(Records from a data source)
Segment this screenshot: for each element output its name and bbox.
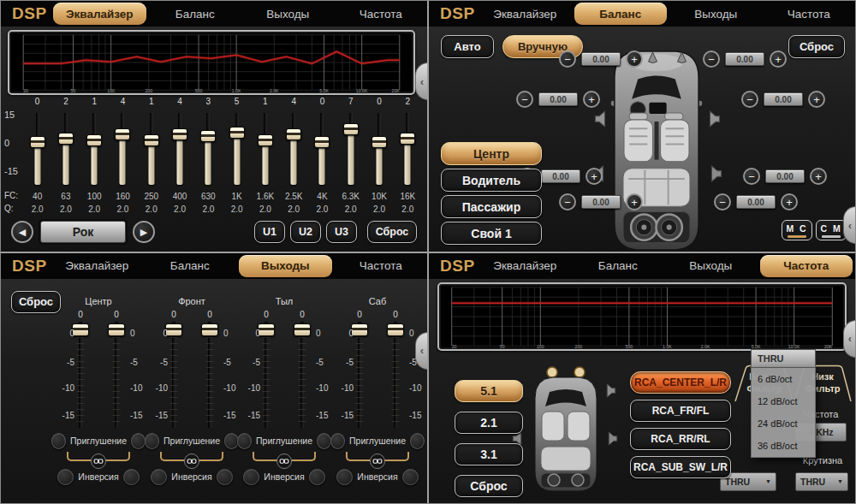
balance-auto-button[interactable]: Авто — [441, 35, 494, 58]
mc-mode-button[interactable]: M C — [782, 220, 812, 240]
mute-left-button[interactable] — [330, 433, 345, 449]
tab-equalizer[interactable]: Эквалайзер — [53, 3, 146, 25]
invert-left-button[interactable] — [336, 469, 353, 485]
slide-handle[interactable]: ‹ — [843, 206, 855, 244]
decrease-button[interactable]: − — [743, 168, 760, 185]
slope-option-1[interactable]: 6 dB/oct — [752, 368, 815, 390]
tab-frequency[interactable]: Частота — [335, 1, 428, 27]
slider-thumb[interactable] — [229, 127, 245, 139]
band-gain-slider[interactable] — [165, 108, 193, 190]
channel-link-button[interactable] — [184, 454, 199, 469]
invert-left-button[interactable] — [151, 469, 167, 485]
band-gain-slider[interactable] — [80, 108, 109, 190]
increase-button[interactable]: + — [586, 168, 603, 185]
invert-right-button[interactable] — [402, 469, 419, 485]
listening-position-center[interactable]: Центр — [441, 142, 542, 165]
band-gain-slider[interactable] — [280, 108, 308, 190]
band-gain-slider[interactable] — [223, 108, 251, 190]
user-preset-button-2[interactable]: U2 — [290, 221, 321, 243]
eq-reset-button[interactable]: Сброс — [367, 221, 417, 243]
preset-display[interactable]: Рок — [40, 221, 126, 243]
slider-thumb[interactable] — [108, 323, 125, 336]
tab-balance[interactable]: Баланс — [574, 3, 668, 25]
rca-center-output[interactable]: RCA_CENTER_L/R — [630, 371, 731, 394]
slider-thumb[interactable] — [144, 134, 159, 146]
tab-frequency[interactable]: Частота — [763, 1, 856, 27]
decrease-button[interactable]: − — [559, 193, 576, 210]
slider-thumb[interactable] — [351, 323, 368, 336]
slide-handle[interactable]: ‹ — [415, 62, 427, 100]
mute-right-button[interactable] — [131, 433, 146, 449]
user-preset-button-1[interactable]: U1 — [254, 221, 285, 243]
invert-left-button[interactable] — [243, 469, 259, 485]
mode-2-1[interactable]: 2.1 — [455, 412, 523, 434]
increase-button[interactable]: + — [626, 193, 643, 210]
slope-option-2[interactable]: 12 dB/oct — [752, 390, 815, 412]
tab-outputs[interactable]: Выходы — [239, 255, 332, 277]
decrease-button[interactable]: − — [714, 193, 731, 210]
slider-thumb[interactable] — [294, 323, 311, 336]
rca-rear-output[interactable]: RCA_RR/RL — [630, 428, 731, 450]
band-gain-slider[interactable] — [51, 108, 80, 190]
mode-3-1[interactable]: 3.1 — [455, 443, 523, 465]
tab-outputs[interactable]: Выходы — [664, 253, 758, 279]
listening-position-passenger[interactable]: Пассажир — [441, 195, 542, 218]
mute-right-button[interactable] — [317, 433, 331, 449]
increase-button[interactable]: + — [626, 50, 643, 68]
channel-link-button[interactable] — [276, 454, 292, 469]
rca-front-output[interactable]: RCA_FR/FL — [630, 400, 731, 422]
tab-equalizer[interactable]: Эквалайзер — [479, 1, 572, 27]
band-gain-slider[interactable] — [308, 108, 336, 190]
tab-balance[interactable]: Баланс — [149, 1, 242, 27]
increase-button[interactable]: + — [770, 50, 787, 68]
slide-handle[interactable]: ‹ — [415, 332, 427, 370]
mode-5-1[interactable]: 5.1 — [455, 380, 523, 402]
tab-balance[interactable]: Баланс — [572, 253, 665, 279]
slope-dropdown-current[interactable]: THRU — [751, 349, 816, 368]
rca-sub-output[interactable]: RCA_SUB_SW_L/R — [630, 456, 731, 478]
preset-prev-button[interactable]: ◀ — [11, 221, 33, 243]
band-gain-slider[interactable] — [194, 108, 223, 190]
slider-thumb[interactable] — [72, 323, 89, 336]
tab-balance[interactable]: Баланс — [144, 253, 237, 279]
decrease-button[interactable]: − — [516, 91, 533, 108]
mute-left-button[interactable] — [51, 433, 66, 449]
band-gain-slider[interactable] — [365, 108, 393, 190]
slider-thumb[interactable] — [314, 136, 330, 148]
channel-link-button[interactable] — [91, 454, 106, 469]
band-gain-slider[interactable] — [109, 108, 137, 190]
output-level-slider[interactable]: 0 — [292, 310, 312, 428]
slope-option-3[interactable]: 24 dB/oct — [752, 412, 815, 435]
slider-thumb[interactable] — [86, 134, 102, 146]
band-gain-slider[interactable] — [137, 108, 165, 190]
increase-button[interactable]: + — [781, 193, 798, 210]
mute-left-button[interactable] — [145, 433, 159, 449]
band-gain-slider[interactable] — [336, 108, 365, 190]
mute-right-button[interactable] — [410, 433, 425, 449]
tab-frequency[interactable]: Частота — [760, 255, 853, 277]
output-level-slider[interactable]: 0 — [385, 310, 406, 428]
tab-outputs[interactable]: Выходы — [241, 1, 335, 27]
listening-position-driver[interactable]: Водитель — [441, 169, 542, 192]
slider-thumb[interactable] — [165, 323, 182, 336]
slider-thumb[interactable] — [387, 323, 404, 336]
output-level-slider[interactable]: 0 — [106, 310, 127, 428]
slide-handle[interactable]: ‹ — [843, 320, 855, 358]
tab-outputs[interactable]: Выходы — [669, 1, 763, 27]
invert-right-button[interactable] — [123, 469, 140, 485]
user-preset-button-3[interactable]: U3 — [326, 221, 357, 243]
tab-equalizer[interactable]: Эквалайзер — [479, 253, 572, 279]
slider-thumb[interactable] — [172, 128, 187, 140]
slider-thumb[interactable] — [400, 133, 415, 145]
band-gain-slider[interactable] — [23, 108, 51, 190]
band-gain-slider[interactable] — [394, 108, 422, 190]
slider-thumb[interactable] — [200, 130, 216, 142]
slider-thumb[interactable] — [115, 128, 130, 140]
frequency-reset-button[interactable]: Сброс — [455, 475, 523, 497]
slider-thumb[interactable] — [258, 323, 275, 336]
slider-thumb[interactable] — [286, 128, 301, 140]
decrease-button[interactable]: − — [741, 91, 758, 108]
slider-thumb[interactable] — [258, 134, 273, 146]
slider-thumb[interactable] — [58, 133, 74, 145]
output-level-slider[interactable]: 0 — [199, 310, 220, 428]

• **Exercise requirements**
An exact copy of every entry, without pictures, should be your output.

• **Output**
Segment this screenshot: for each element output its name and bbox.
balance-auto-button[interactable]: Авто — [441, 35, 494, 58]
mc-mode-button[interactable]: M C — [782, 220, 812, 240]
mute-left-button[interactable] — [330, 433, 345, 449]
tab-equalizer[interactable]: Эквалайзер — [53, 3, 146, 25]
invert-left-button[interactable] — [336, 469, 353, 485]
slide-handle[interactable]: ‹ — [843, 206, 855, 244]
decrease-button[interactable]: − — [743, 168, 760, 185]
slope-option-1[interactable]: 6 dB/oct — [752, 368, 815, 390]
tab-frequency[interactable]: Частота — [335, 1, 428, 27]
slider-thumb[interactable] — [229, 127, 245, 139]
band-gain-slider[interactable] — [165, 108, 193, 190]
channel-link-button[interactable] — [184, 454, 199, 469]
invert-left-button[interactable] — [151, 469, 167, 485]
band-gain-slider[interactable] — [80, 108, 109, 190]
increase-button[interactable]: + — [586, 168, 603, 185]
invert-right-button[interactable] — [402, 469, 419, 485]
listening-position-center[interactable]: Центр — [441, 142, 542, 165]
band-gain-slider[interactable] — [280, 108, 308, 190]
band-gain-slider[interactable] — [223, 108, 251, 190]
user-preset-button-2[interactable]: U2 — [290, 221, 321, 243]
eq-reset-button[interactable]: Сброс — [367, 221, 417, 243]
preset-display[interactable]: Рок — [40, 221, 126, 243]
slider-thumb[interactable] — [108, 323, 125, 336]
tab-balance[interactable]: Баланс — [574, 3, 668, 25]
rca-center-output[interactable]: RCA_CENTER_L/R — [630, 371, 731, 394]
slider-thumb[interactable] — [144, 134, 159, 146]
tab-frequency[interactable]: Частота — [763, 1, 856, 27]
decrease-button[interactable]: − — [559, 193, 576, 210]
slider-thumb[interactable] — [351, 323, 368, 336]
slide-handle[interactable]: ‹ — [415, 62, 427, 100]
mute-right-button[interactable] — [131, 433, 146, 449]
user-preset-button-1[interactable]: U1 — [254, 221, 285, 243]
invert-left-button[interactable] — [243, 469, 259, 485]
mode-2-1[interactable]: 2.1 — [455, 412, 523, 434]
increase-button[interactable]: + — [626, 193, 643, 210]
slope-option-2[interactable]: 12 dB/oct — [752, 390, 815, 412]
tab-outputs[interactable]: Выходы — [239, 255, 332, 277]
decrease-button[interactable]: − — [714, 193, 731, 210]
slider-thumb[interactable] — [294, 323, 311, 336]
rca-rear-output[interactable]: RCA_RR/RL — [630, 428, 731, 450]
band-gain-slider[interactable] — [51, 108, 80, 190]
mode-3-1[interactable]: 3.1 — [455, 443, 523, 465]
tab-outputs[interactable]: Выходы — [664, 253, 758, 279]
listening-position-passenger[interactable]: Пассажир — [441, 195, 542, 218]
mute-right-button[interactable] — [317, 433, 331, 449]
increase-button[interactable]: + — [626, 50, 643, 68]
channel-link-button[interactable] — [276, 454, 292, 469]
rca-front-output[interactable]: RCA_FR/FL — [630, 400, 731, 422]
tab-equalizer[interactable]: Эквалайзер — [479, 1, 572, 27]
band-gain-slider[interactable] — [308, 108, 336, 190]
tab-balance[interactable]: Баланс — [149, 1, 242, 27]
increase-button[interactable]: + — [770, 50, 787, 68]
slide-handle[interactable]: ‹ — [415, 332, 427, 370]
mode-5-1[interactable]: 5.1 — [455, 380, 523, 402]
tab-balance[interactable]: Баланс — [572, 253, 665, 279]
slope-dropdown-current[interactable]: THRU — [751, 349, 816, 368]
rca-sub-output[interactable]: RCA_SUB_SW_L/R — [630, 456, 731, 478]
preset-prev-button[interactable]: ◀ — [11, 221, 33, 243]
band-gain-slider[interactable] — [194, 108, 223, 190]
slider-thumb[interactable] — [72, 323, 89, 336]
tab-balance[interactable]: Баланс — [144, 253, 237, 279]
decrease-button[interactable]: − — [516, 91, 533, 108]
mute-left-button[interactable] — [51, 433, 66, 449]
band-gain-slider[interactable] — [365, 108, 393, 190]
slider-thumb[interactable] — [314, 136, 330, 148]
channel-link-button[interactable] — [91, 454, 106, 469]
band-gain-slider[interactable] — [109, 108, 137, 190]
output-level-slider[interactable]: 0 — [292, 310, 312, 428]
slope-option-3[interactable]: 24 dB/oct — [752, 412, 815, 435]
slider-thumb[interactable] — [86, 134, 102, 146]
band-gain-slider[interactable] — [137, 108, 165, 190]
increase-button[interactable]: + — [781, 193, 798, 210]
mute-left-button[interactable] — [145, 433, 159, 449]
band-gain-slider[interactable] — [336, 108, 365, 190]
mute-right-button[interactable] — [410, 433, 425, 449]
tab-frequency[interactable]: Частота — [760, 255, 853, 277]
output-level-slider[interactable]: 0 — [385, 310, 406, 428]
tab-outputs[interactable]: Выходы — [241, 1, 335, 27]
listening-position-driver[interactable]: Водитель — [441, 169, 542, 192]
slider-thumb[interactable] — [165, 323, 182, 336]
slider-thumb[interactable] — [387, 323, 404, 336]
output-level-slider[interactable]: 0 — [106, 310, 127, 428]
slide-handle[interactable]: ‹ — [843, 320, 855, 358]
tab-outputs[interactable]: Выходы — [669, 1, 763, 27]
invert-right-button[interactable] — [123, 469, 140, 485]
user-preset-button-3[interactable]: U3 — [326, 221, 357, 243]
tab-equalizer[interactable]: Эквалайзер — [479, 253, 572, 279]
slider-thumb[interactable] — [172, 128, 187, 140]
slider-thumb[interactable] — [400, 133, 415, 145]
band-gain-slider[interactable] — [23, 108, 51, 190]
band-gain-slider[interactable] — [394, 108, 422, 190]
slider-thumb[interactable] — [200, 130, 216, 142]
slider-thumb[interactable] — [115, 128, 130, 140]
frequency-reset-button[interactable]: Сброс — [455, 475, 523, 497]
slider-thumb[interactable] — [258, 323, 275, 336]
slider-thumb[interactable] — [286, 128, 301, 140]
decrease-button[interactable]: − — [741, 91, 758, 108]
slider-thumb[interactable] — [258, 134, 273, 146]
slider-thumb[interactable] — [58, 133, 74, 145]
output-level-slider[interactable]: 0 — [199, 310, 220, 428]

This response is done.